Primo ballerino a Pittsburgh, l'udinese Luca Sbrizzi è tornato a casa

UDINE. L’Italia è un paese di grandi ballerini, ma non è un paese per ballerini. Ne è convinto Luca Sbrizzi, il talento udinese emigrato negli Usa a 17 anni di età e che dall’anno scorso è “principal”, cioè primo ballerino, di una delle più brillanti compagini americane, il corpo di ballo del teatro di Pittsburgh, Pennsylvania.
Quella stessa Pittsburgh dove Luca, classe 86’, che mosse i primi passi alla Abidance, la scuola gestita dalla sorella Alessia, ha anche coronato con il matrimonio la sua storia d’amore con Jenna.
Americano d’adozione ma con il Friuli nel cuore, Luca in questi giorni è tornato a casa per partecipare come ospite d’onore al saggio dell’Abidance, in programma martedì 13 giugno al Teatro Nuovo.
Uno spettacolo che per Luca e la sorella Alessia, assieme al padre Luigino, vogliono dedicare alla memoria della madre, Sirene Ferroli, scomparsa due mesi fa.
Luca, cosa significa per te questo spettacolo?
«Ballerò pensando a mia madre, che mi ha sempre appoggiato durante tutta la mia carriera e ci teneva tanto a vedermi ballare al Giovanni da Udine. Ha fatto tutto il possibile per esserci, ma purtroppo il destino ha voluto diversamente».
Per la tua famiglia dev’essere stata una grande soddisfazione vederti raggiungere il successo, anche se lontano da casa. In Italia sarebbe stato più difficile?
«Non credo che la danza, in Italia, sia valorizzata come dovrebbe. Pochi la conoscono e la apprezzano, la maggioranza crede che sia una cosa per ragazze, delicata e noiosa. In tv i balletti sono rari e trasmessi in tarda notte. Questo allontana il grande pubblico e rende dura la vita alle poche compagnie attive».

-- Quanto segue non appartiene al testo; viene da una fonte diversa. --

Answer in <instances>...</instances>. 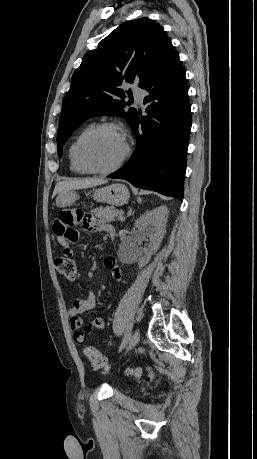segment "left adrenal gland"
I'll use <instances>...</instances> for the list:
<instances>
[{
  "label": "left adrenal gland",
  "instance_id": "obj_1",
  "mask_svg": "<svg viewBox=\"0 0 257 459\" xmlns=\"http://www.w3.org/2000/svg\"><path fill=\"white\" fill-rule=\"evenodd\" d=\"M128 213H129V215H130V214L132 213V210L130 209Z\"/></svg>",
  "mask_w": 257,
  "mask_h": 459
}]
</instances>
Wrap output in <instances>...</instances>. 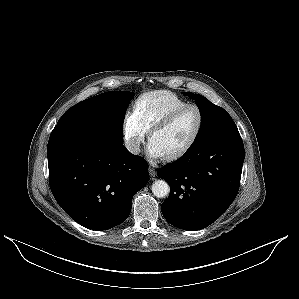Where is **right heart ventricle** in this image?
<instances>
[{
  "label": "right heart ventricle",
  "instance_id": "e07e8e85",
  "mask_svg": "<svg viewBox=\"0 0 299 299\" xmlns=\"http://www.w3.org/2000/svg\"><path fill=\"white\" fill-rule=\"evenodd\" d=\"M187 104L186 100L173 92L158 90L141 95L135 102L134 112L149 130L171 112Z\"/></svg>",
  "mask_w": 299,
  "mask_h": 299
}]
</instances>
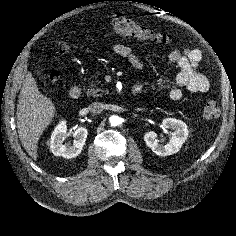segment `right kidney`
Returning <instances> with one entry per match:
<instances>
[{
	"mask_svg": "<svg viewBox=\"0 0 236 236\" xmlns=\"http://www.w3.org/2000/svg\"><path fill=\"white\" fill-rule=\"evenodd\" d=\"M67 134L66 121H60L55 127L51 139H50V149L55 156H62L64 158L70 159L78 156L88 135V131L84 127L74 128L73 136L75 138L73 145L63 144L64 138Z\"/></svg>",
	"mask_w": 236,
	"mask_h": 236,
	"instance_id": "1",
	"label": "right kidney"
}]
</instances>
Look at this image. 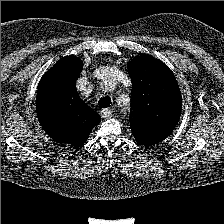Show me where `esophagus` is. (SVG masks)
Listing matches in <instances>:
<instances>
[{"label":"esophagus","mask_w":224,"mask_h":224,"mask_svg":"<svg viewBox=\"0 0 224 224\" xmlns=\"http://www.w3.org/2000/svg\"><path fill=\"white\" fill-rule=\"evenodd\" d=\"M113 115V112L112 110L110 109H103L102 112H101V116L104 118V119H109L111 118Z\"/></svg>","instance_id":"obj_1"}]
</instances>
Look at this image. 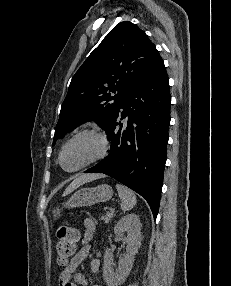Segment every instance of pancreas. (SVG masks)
<instances>
[{"mask_svg":"<svg viewBox=\"0 0 231 286\" xmlns=\"http://www.w3.org/2000/svg\"><path fill=\"white\" fill-rule=\"evenodd\" d=\"M114 215H115L114 211L110 209L109 212H107L105 215L101 217V220L104 221L105 223H108L114 217Z\"/></svg>","mask_w":231,"mask_h":286,"instance_id":"cf45deb5","label":"pancreas"}]
</instances>
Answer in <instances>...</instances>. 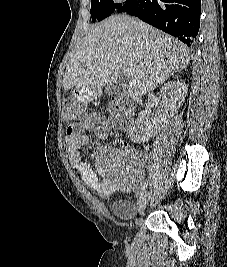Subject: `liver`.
<instances>
[{
  "instance_id": "1",
  "label": "liver",
  "mask_w": 227,
  "mask_h": 267,
  "mask_svg": "<svg viewBox=\"0 0 227 267\" xmlns=\"http://www.w3.org/2000/svg\"><path fill=\"white\" fill-rule=\"evenodd\" d=\"M189 62V49L178 39L133 17L112 15L92 26L73 50L63 87L107 86L128 67L134 71L129 94L143 96Z\"/></svg>"
}]
</instances>
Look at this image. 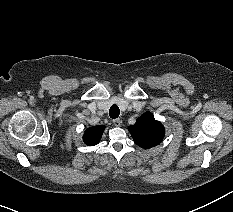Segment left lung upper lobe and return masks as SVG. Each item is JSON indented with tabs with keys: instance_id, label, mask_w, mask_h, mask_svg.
I'll return each mask as SVG.
<instances>
[{
	"instance_id": "left-lung-upper-lobe-1",
	"label": "left lung upper lobe",
	"mask_w": 233,
	"mask_h": 212,
	"mask_svg": "<svg viewBox=\"0 0 233 212\" xmlns=\"http://www.w3.org/2000/svg\"><path fill=\"white\" fill-rule=\"evenodd\" d=\"M128 129L134 142L144 149L158 145L165 134L163 125L156 121L150 112L141 115Z\"/></svg>"
}]
</instances>
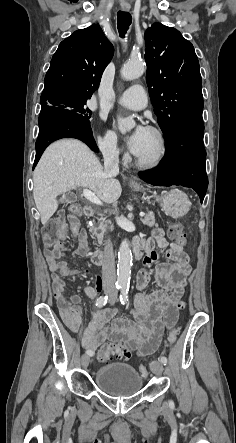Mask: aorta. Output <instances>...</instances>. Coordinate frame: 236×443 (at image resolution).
Returning a JSON list of instances; mask_svg holds the SVG:
<instances>
[{
  "instance_id": "1",
  "label": "aorta",
  "mask_w": 236,
  "mask_h": 443,
  "mask_svg": "<svg viewBox=\"0 0 236 443\" xmlns=\"http://www.w3.org/2000/svg\"><path fill=\"white\" fill-rule=\"evenodd\" d=\"M144 73V63L142 61L129 62L121 68V76L129 81L142 76ZM135 126L132 118H118V128L122 134L131 130ZM132 268V253L129 242L125 239L122 241L118 252L117 264V285L121 288L129 286Z\"/></svg>"
}]
</instances>
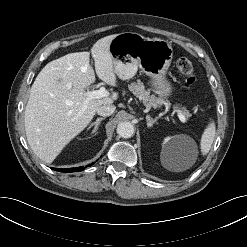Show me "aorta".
<instances>
[{
    "instance_id": "762f6f07",
    "label": "aorta",
    "mask_w": 247,
    "mask_h": 247,
    "mask_svg": "<svg viewBox=\"0 0 247 247\" xmlns=\"http://www.w3.org/2000/svg\"><path fill=\"white\" fill-rule=\"evenodd\" d=\"M134 133V125L131 122H120L117 126V134L122 138H130Z\"/></svg>"
}]
</instances>
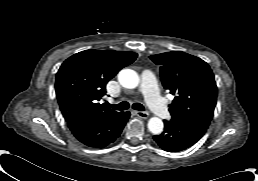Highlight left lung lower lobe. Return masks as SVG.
Returning <instances> with one entry per match:
<instances>
[{
  "label": "left lung lower lobe",
  "mask_w": 258,
  "mask_h": 181,
  "mask_svg": "<svg viewBox=\"0 0 258 181\" xmlns=\"http://www.w3.org/2000/svg\"><path fill=\"white\" fill-rule=\"evenodd\" d=\"M164 125V131L153 138L163 150L168 152H178L192 146L207 130L202 126L174 119L164 120Z\"/></svg>",
  "instance_id": "1"
}]
</instances>
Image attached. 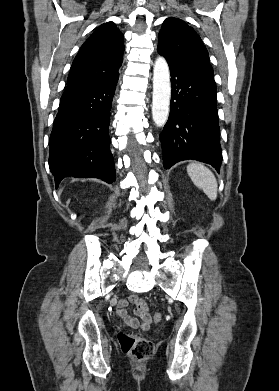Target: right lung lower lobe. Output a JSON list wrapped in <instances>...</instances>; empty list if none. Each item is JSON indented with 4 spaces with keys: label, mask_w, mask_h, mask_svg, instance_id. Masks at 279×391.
<instances>
[{
    "label": "right lung lower lobe",
    "mask_w": 279,
    "mask_h": 391,
    "mask_svg": "<svg viewBox=\"0 0 279 391\" xmlns=\"http://www.w3.org/2000/svg\"><path fill=\"white\" fill-rule=\"evenodd\" d=\"M118 78L119 74L62 95L49 140V168L56 187L66 177L115 181L108 128Z\"/></svg>",
    "instance_id": "1"
}]
</instances>
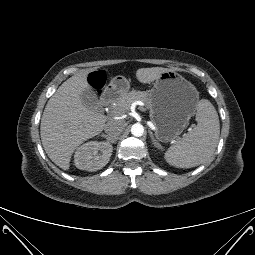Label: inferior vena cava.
Instances as JSON below:
<instances>
[{
  "label": "inferior vena cava",
  "mask_w": 255,
  "mask_h": 255,
  "mask_svg": "<svg viewBox=\"0 0 255 255\" xmlns=\"http://www.w3.org/2000/svg\"><path fill=\"white\" fill-rule=\"evenodd\" d=\"M125 128L123 120H111L105 124L104 130L111 140L115 141L116 136L121 134Z\"/></svg>",
  "instance_id": "1"
}]
</instances>
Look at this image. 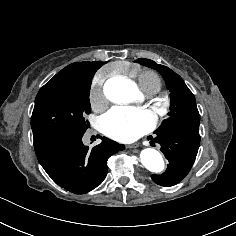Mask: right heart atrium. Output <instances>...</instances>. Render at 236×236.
<instances>
[{"instance_id":"right-heart-atrium-1","label":"right heart atrium","mask_w":236,"mask_h":236,"mask_svg":"<svg viewBox=\"0 0 236 236\" xmlns=\"http://www.w3.org/2000/svg\"><path fill=\"white\" fill-rule=\"evenodd\" d=\"M107 80V71L102 70L97 73L92 81L90 98L91 101L98 105L106 102L105 83Z\"/></svg>"}]
</instances>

Negli Stati Uniti, invece?
«Negli Stati Uniti i teatri sono spesso esauriti e c’è grande attenzione anche degli sponsor. Siamo presenti anche nelle scuole con spettacoli pilota che permettono a bambini e ragazzi di conoscere la danza».

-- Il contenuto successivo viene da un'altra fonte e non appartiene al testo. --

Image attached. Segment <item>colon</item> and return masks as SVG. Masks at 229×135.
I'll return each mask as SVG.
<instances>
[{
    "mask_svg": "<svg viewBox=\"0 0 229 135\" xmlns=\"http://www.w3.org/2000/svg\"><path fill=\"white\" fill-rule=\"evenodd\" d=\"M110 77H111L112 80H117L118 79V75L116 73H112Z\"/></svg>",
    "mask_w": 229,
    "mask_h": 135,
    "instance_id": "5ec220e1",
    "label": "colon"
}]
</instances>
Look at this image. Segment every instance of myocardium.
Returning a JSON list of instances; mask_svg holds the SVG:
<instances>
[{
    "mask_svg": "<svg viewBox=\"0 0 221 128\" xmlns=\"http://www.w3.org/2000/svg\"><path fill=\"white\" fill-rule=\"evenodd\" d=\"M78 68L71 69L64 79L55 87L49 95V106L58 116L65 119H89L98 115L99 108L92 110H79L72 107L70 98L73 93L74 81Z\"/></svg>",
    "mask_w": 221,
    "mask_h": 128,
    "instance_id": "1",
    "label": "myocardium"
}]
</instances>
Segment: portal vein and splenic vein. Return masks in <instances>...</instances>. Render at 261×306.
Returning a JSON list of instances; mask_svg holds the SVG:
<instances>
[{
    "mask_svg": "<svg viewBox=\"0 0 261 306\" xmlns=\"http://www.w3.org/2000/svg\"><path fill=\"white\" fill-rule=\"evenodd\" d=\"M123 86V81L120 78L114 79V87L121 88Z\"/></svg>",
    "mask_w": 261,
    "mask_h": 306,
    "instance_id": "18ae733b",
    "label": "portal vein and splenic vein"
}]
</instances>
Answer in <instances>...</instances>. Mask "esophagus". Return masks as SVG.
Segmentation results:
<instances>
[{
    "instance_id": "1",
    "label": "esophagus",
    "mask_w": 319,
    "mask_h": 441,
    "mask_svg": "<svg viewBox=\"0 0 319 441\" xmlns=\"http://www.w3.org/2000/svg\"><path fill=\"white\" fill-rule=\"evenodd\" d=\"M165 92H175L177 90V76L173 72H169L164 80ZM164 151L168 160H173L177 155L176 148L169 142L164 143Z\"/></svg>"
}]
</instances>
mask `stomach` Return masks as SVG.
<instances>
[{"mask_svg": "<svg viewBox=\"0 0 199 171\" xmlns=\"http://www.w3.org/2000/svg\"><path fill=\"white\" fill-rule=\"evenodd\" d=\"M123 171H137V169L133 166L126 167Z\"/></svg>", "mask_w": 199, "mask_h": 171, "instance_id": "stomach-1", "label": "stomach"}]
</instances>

Da bambino e da ragazzo hai mai dovuto sopportare il peso di pregiudizi, per aver scelto la danza?
«Certamente, soprattutto alle suole medie: la maggior parte dei miei compagni non capiva cosa facevo e quindi mi prendeva in giro. Mia madre, citando Dante, mi diceva non ti curar di lor, ma guarda e passa»
Ti senti un talento in fuga, quindi?
«Andare all’estero, per me, è stata una scelta inevitabile, non solo per motivi economici, ma anche di realizzazione artistica».

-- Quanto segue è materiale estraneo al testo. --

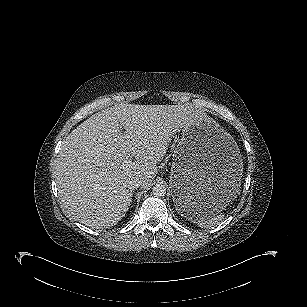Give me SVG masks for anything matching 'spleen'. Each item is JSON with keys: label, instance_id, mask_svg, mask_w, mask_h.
I'll return each instance as SVG.
<instances>
[{"label": "spleen", "instance_id": "spleen-1", "mask_svg": "<svg viewBox=\"0 0 307 307\" xmlns=\"http://www.w3.org/2000/svg\"><path fill=\"white\" fill-rule=\"evenodd\" d=\"M220 211L216 213H209L200 210V212L197 213L192 220L202 228L212 227L223 220L224 214Z\"/></svg>", "mask_w": 307, "mask_h": 307}]
</instances>
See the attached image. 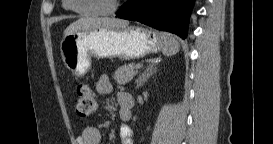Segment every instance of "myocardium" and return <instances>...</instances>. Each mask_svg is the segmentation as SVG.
I'll return each instance as SVG.
<instances>
[{
  "mask_svg": "<svg viewBox=\"0 0 273 144\" xmlns=\"http://www.w3.org/2000/svg\"><path fill=\"white\" fill-rule=\"evenodd\" d=\"M68 2H69L70 9L80 15L100 16V15H108V14H112L116 12L119 7L120 1L114 0L109 7L102 10H81L76 7L75 5L76 0H68Z\"/></svg>",
  "mask_w": 273,
  "mask_h": 144,
  "instance_id": "myocardium-1",
  "label": "myocardium"
}]
</instances>
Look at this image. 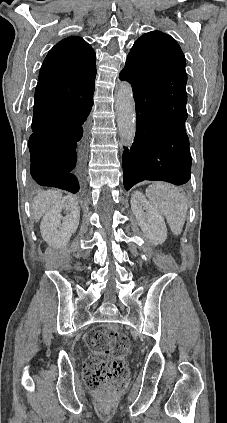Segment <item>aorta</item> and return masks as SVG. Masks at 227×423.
Masks as SVG:
<instances>
[{
	"label": "aorta",
	"mask_w": 227,
	"mask_h": 423,
	"mask_svg": "<svg viewBox=\"0 0 227 423\" xmlns=\"http://www.w3.org/2000/svg\"><path fill=\"white\" fill-rule=\"evenodd\" d=\"M115 107L120 138L126 145H131L136 133V114L132 87L128 82H120Z\"/></svg>",
	"instance_id": "1"
}]
</instances>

Tutto è iniziato nella scuola di famiglia…
«Sì, il mio amore per la danza è nato all’Abidance, che pur essendo una piccola scuola di provincia, dà ai suoi allievi una preparazione seria e professionale, ed è stata la prima, a Udine, ad introdurre il metodo di studio della Royal Academy of Dance di Londra.
Poi, a 15 anni, mi sono trasferito a Firenze, grazie a una borsa di studio del maestro Pino Carbone, fondatore del Body Code System, un centro europeo di biomeccanica che mi ha aiutato a sviluppare il fisico e a correggere la postura.
La grande occasione è arrivata a 17 anni con un’altra borsa di studio, quella del Boston Ballet, un’offerta che non potevo rifiutare».
Come sei arrivato a Pittsburgh?
«Dopo due anni a Boston, sono entrato nel Boston Ballet. Purtroppo, però, subii un brutto infortunio alla caviglia sinistra, che richiese un intervento chirurgico e una lunga riabilitazione.
Dopo una serie di audizione con le maggiori compagnie americane, nel 2007 entrai nel Pittsburgh Ballet Theatre. Fin dall’inizio ho sentito che era il posto giusto».
Ci sono altri sogni rimasti nel cassetto?
«Ho interpretato da “principal” i più grandi balletti di repertorio classico: Romeo e Giulietta, Bayadere, Don Chisciotte, Giselle, La bella Addormentata. Adesso il sogno è quello di diventare papà».
Il tuo presente e il tuo futuro sono in America. Senti mai nostalgia della tua terra?
«Moltissima, e sono felice ogni volta che posso tornare. A dire la verità, però, se penso alla burocrazia e alla politica del mio Paese, sono contento di tornarci da turista. E mi piange il cuore a dirla, perché sono orgoglioso di essere italiano».